> [Problem statement]:
An exact copy is needed of the lines in the entries below from the line with "[Rechercher sur ArdKorPedia] (1136, 62)" up to and including the line with "phpBB-fr.com (113, 1257)", and of nothing else. Leave the pictures out.

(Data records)

■ ■ ■ ■

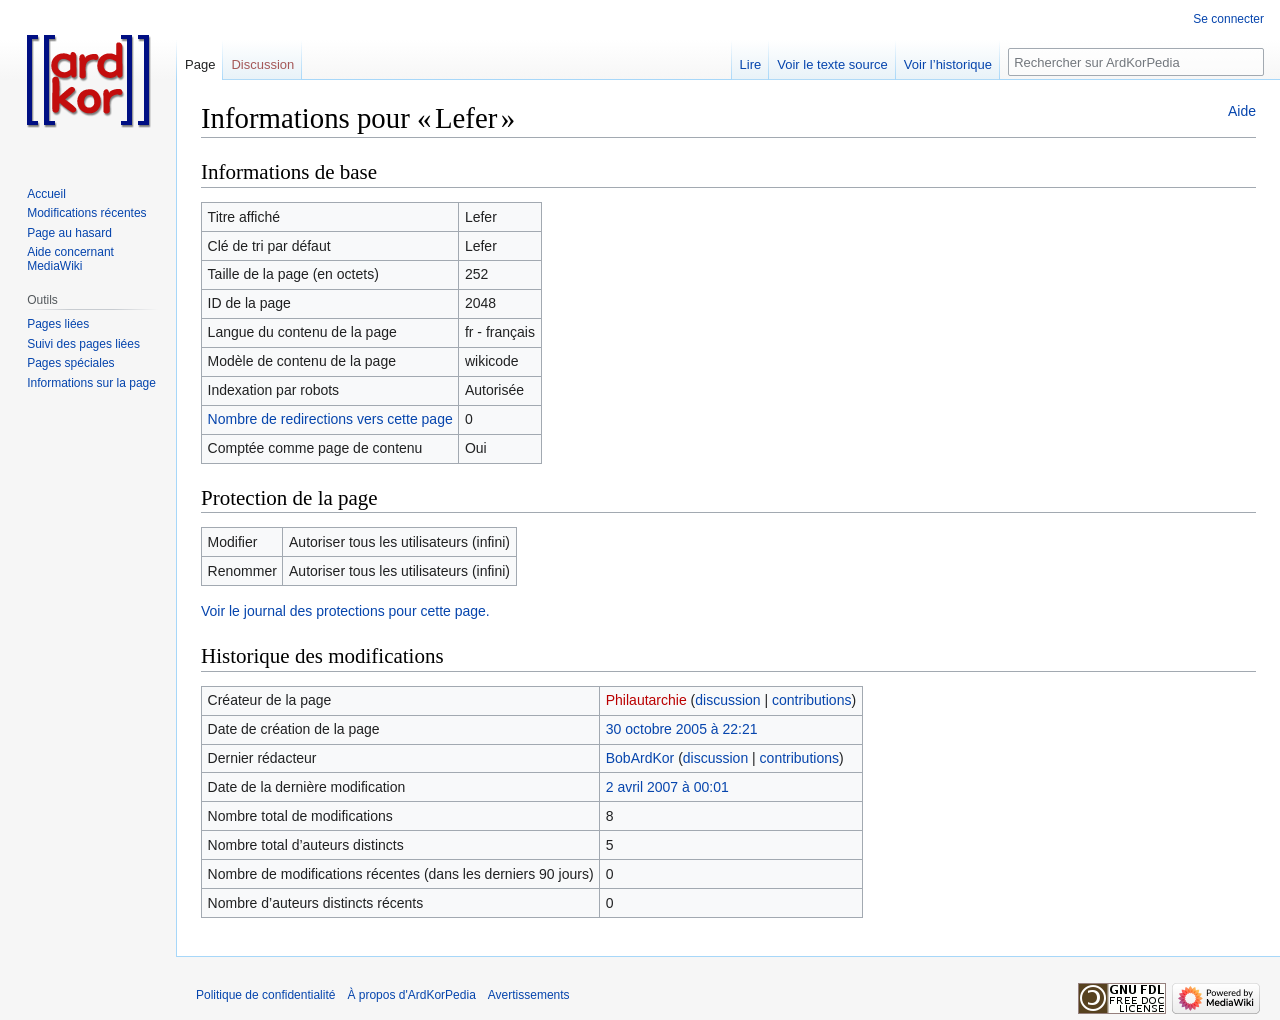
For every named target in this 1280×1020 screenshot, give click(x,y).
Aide (1242, 111)
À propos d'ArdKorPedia (411, 995)
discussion (727, 700)
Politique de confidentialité (265, 995)
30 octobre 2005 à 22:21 (682, 729)
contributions (811, 700)
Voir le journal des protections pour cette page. (345, 611)
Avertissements (529, 995)
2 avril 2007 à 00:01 (667, 787)
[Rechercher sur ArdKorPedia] (1136, 62)
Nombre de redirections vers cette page (330, 419)
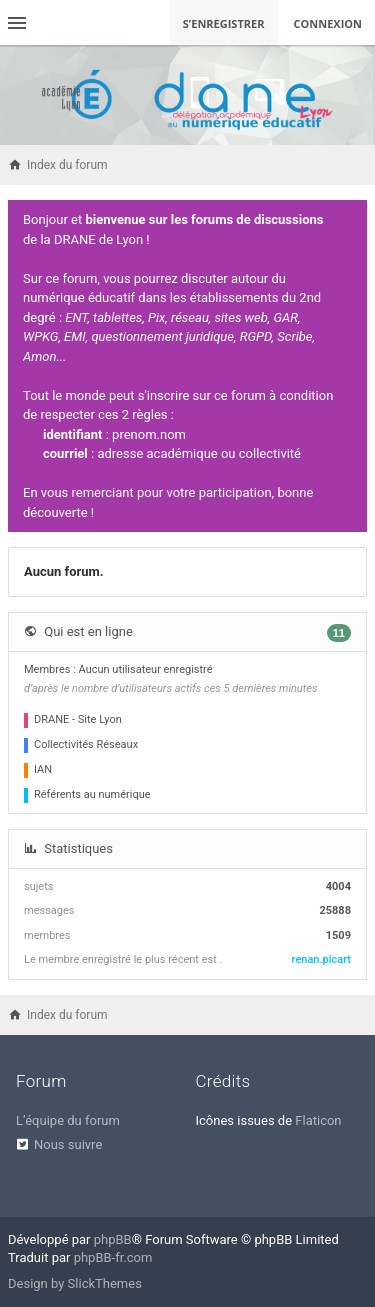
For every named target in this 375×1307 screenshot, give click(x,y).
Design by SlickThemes (75, 1283)
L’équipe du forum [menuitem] (68, 1120)
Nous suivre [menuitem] (68, 1144)
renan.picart (321, 959)
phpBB (113, 1239)
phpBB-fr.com (113, 1257)
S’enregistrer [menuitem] (224, 23)
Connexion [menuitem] (328, 23)
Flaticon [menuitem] (318, 1120)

■ ■ ■ ■

> [Answer box]:
[Rechercher sur ArdKorPedia] (1136, 62)
Nombre de redirections vers cette page (330, 419)
For every named target in this 375×1307 screenshot, give click(x,y).
Design by SlickThemes (75, 1283)
L’équipe du forum [menuitem] (68, 1120)
Nous suivre [menuitem] (68, 1144)
renan.picart (321, 959)
phpBB (113, 1239)
phpBB-fr.com (113, 1257)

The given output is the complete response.